» **Your instructions**: Copy every line below where the string "exécutif" is found.

──────────────────────────────

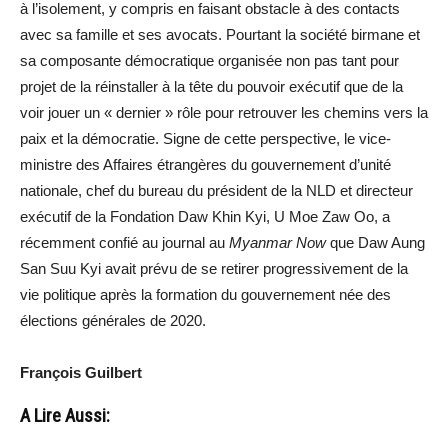
à l’isolement, y compris en faisant obstacle à des contacts
avec sa famille et ses avocats. Pourtant la société birmane et
sa composante démocratique organisée non pas tant pour
projet de la réinstaller à la tête du pouvoir exécutif que de la
voir jouer un « dernier » rôle pour retrouver les chemins vers la
paix et la démocratie. Signe de cette perspective, le vice-
ministre des Affaires étrangères du gouvernement d’unité
nationale, chef du bureau du président de la NLD et directeur
exécutif de la Fondation Daw Khin Kyi, U Moe Zaw Oo, a
récemment confié au journal au
Myanmar Now
que Daw Aung
San Suu Kyi avait prévu de se retirer progressivement de la
vie politique après la formation du gouvernement née des
élections générales de 2020.
François Guilbert
A Lire Aussi:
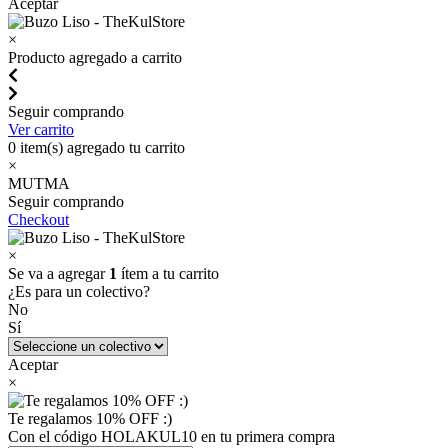
Aceptar
×
Producto agregado a carrito
Seguir comprando
Ver carrito
0
item(s) agregado tu carrito
×
MUTMA
Seguir comprando
Checkout
×
Se va a agregar
1
ítem a tu carrito
¿Es para un colectivo?
No
Sí
Aceptar
×
Te regalamos 10% OFF :)
Con el código HOLAKUL10 en tu primera compra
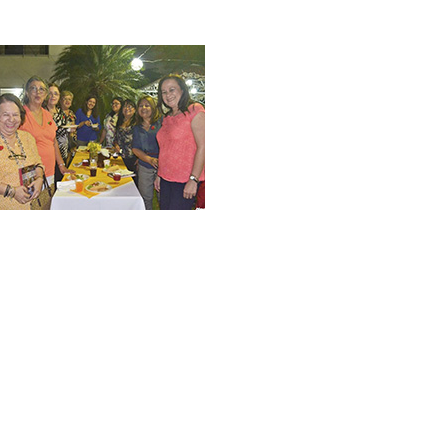
Galería Fotográfica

──────────────────────────────

» **Answer**:
projet de la réinstaller à la tête du pouvoir exécutif que de la
exécutif de la Fondation Daw Khin Kyi, U Moe Zaw Oo, a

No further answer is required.